WHAT IS NEEDED :: For this exercise, return the line containing "Festnetztelefone" and every line after it through the end of the records below, without alteration.

(RECORDS SUPPLIED Opens)

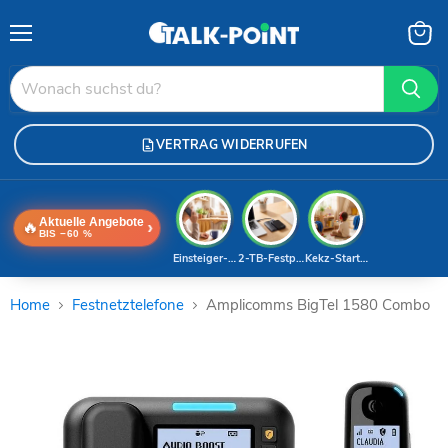
Menü
Waren
anzei
VERTRAG WIDERRUFEN
Aktuelle Angebote
🔥
›
BIS −60 %
Einsteiger-Handy
2-TB-Festplatte
Kekz-Starterset
Home
Festnetztelefone
Amplicomms BigTel 1580 Combo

(RECORDS SUPPLIED Closes)

ANSWER TO THIS TASK ::
Festnetztelefone
Amplicomms BigTel 1580 Combo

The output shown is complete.